I data center sono diventati il grande dilemma della nostra epoca digitale, e in Italia la faccenda si sta facendo interessante. Serve a tutti l’intelligenza artificiale, serve il cloud, ma quando arriva il momento di costruire le infrastrutture che li rendono possibili, ecco che scatta il rifiuto. Fino a poco tempo fa questi progetti venivano accolti quasi con entusiasmo dalle amministrazioni locali, perché portano lavoro e indotto economico. Adesso qualcosa è cambiato, e cresce un malumore diffuso ogni volta che si affaccia l’ipotesi di un nuovo impianto. La Lombardia è finita al centro di questa tensione, destinataria insieme al Piemonte di investimenti da 8 miliardi di euro proprio per realizzare questi enormi contenitori di server.
AI e data center, il fenomeno del not in my backyard arriva anche da noi
Bastano due esempi recenti per capire l’aria che tira, anche se l’elenco potrebbe allungarsi parecchio. Il primo caso porta a Pozzaglio ed Uniti, in provincia di Cremona. Parliamo di un paese che conta meno di 1.500 abitanti e che sembra destinato a ospitare una struttura da 270.000 metri quadrati. Roba enorme, insomma. La popolazione e le associazioni locali sono sul piede di guerra, preoccupate soprattutto per l’impatto ambientale di un’opera di queste dimensioni.

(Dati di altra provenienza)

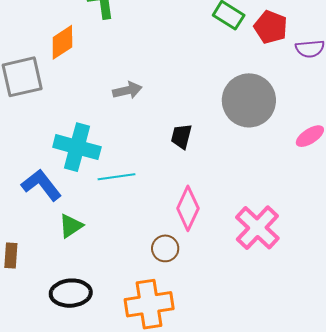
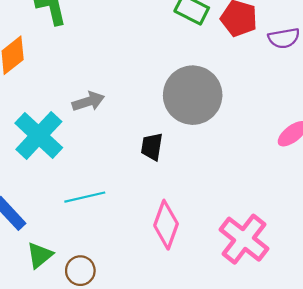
gray circle: (249, 100) -> (193, 95), moved
cyan cross: (77, 147) -> (39, 135), moved, turned 33
brown circle: (165, 248) -> (80, 271), moved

Spostandosi di circa 35 chilometri in linea d’aria si arriva a Travagliato, in provincia di Brescia. Qui gli abitanti sono quasi 14.000, ma la storia si ripete identica. Ci sono già state manifestazioni, organizzate per chiedere soprattutto trasparenza su autorizzazioni e sicurezza degli impianti. Le domande sono sempre le stesse. Chi controlla? Cosa comporta davvero avere un colosso del genere alle porte di casa?
Un copione già visto oltreoceano
Non ci vuole molta fantasia per capire dove sta andando tutto questo. Situazioni come queste sono destinate a moltiplicarsi, e il modello è quello che si vede da tempo negli Stati Uniti. Là il fenomeno è ormai radicato, e in Italia sta seguendo la stessa traiettoria. È solo questione di tempo prima che i grandi media si accorgano del problema e lo trasformino in materia di dibattito pubblico.
Presto o tardi la questione finirà nei talk show della prima serata, con tanto di grido di battaglia not in my backyard. Il paradosso è tutto qui. Nessuno vuole l’infrastruttura sotto casa, ma nessuno è disposto a rinunciare agli strumenti che quell’infrastruttura alimenta. ChatGPT, Gemini, Claude, tutti li usiamo, tutti li vogliamo sempre più veloci e potenti. E per farli girare servono proprio quei server che nessuno vuole vedersi piazzare vicino.
Il nodo, a ben vedere, è profondamente umano oltre che tecnologico. Da una parte c’è la fame di potenza di calcolo che cresce di mese in mese, spinta dall’esplosione dell’intelligenza artificiale. Dall’altra ci sono comunità piccole, come quella di Pozzaglio ed Uniti, che si ritrovano a fare i conti con progetti sproporzionati rispetto alle dimensioni del territorio. Il consumo di suolo, l’uso di acqua ed energia, il traffico durante i cantieri, sono tutti fattori che pesano sulla bilancia delle comunità coinvolte.
La protesta che monta in Lombardia rappresenta forse solo l’inizio di una fase che coinvolgerà buona parte del Paese. Gli 8 miliardi di euro stanziati per Lombardia e Piemonte raccontano bene la portata degli investimenti in gioco, cifre che testimoniano quanto queste infrastrutture siano ritenute strategiche. Eppure, tra chi finanzia e chi si ritrova l’impianto dietro casa, la distanza sembra crescere di giorno in giorno.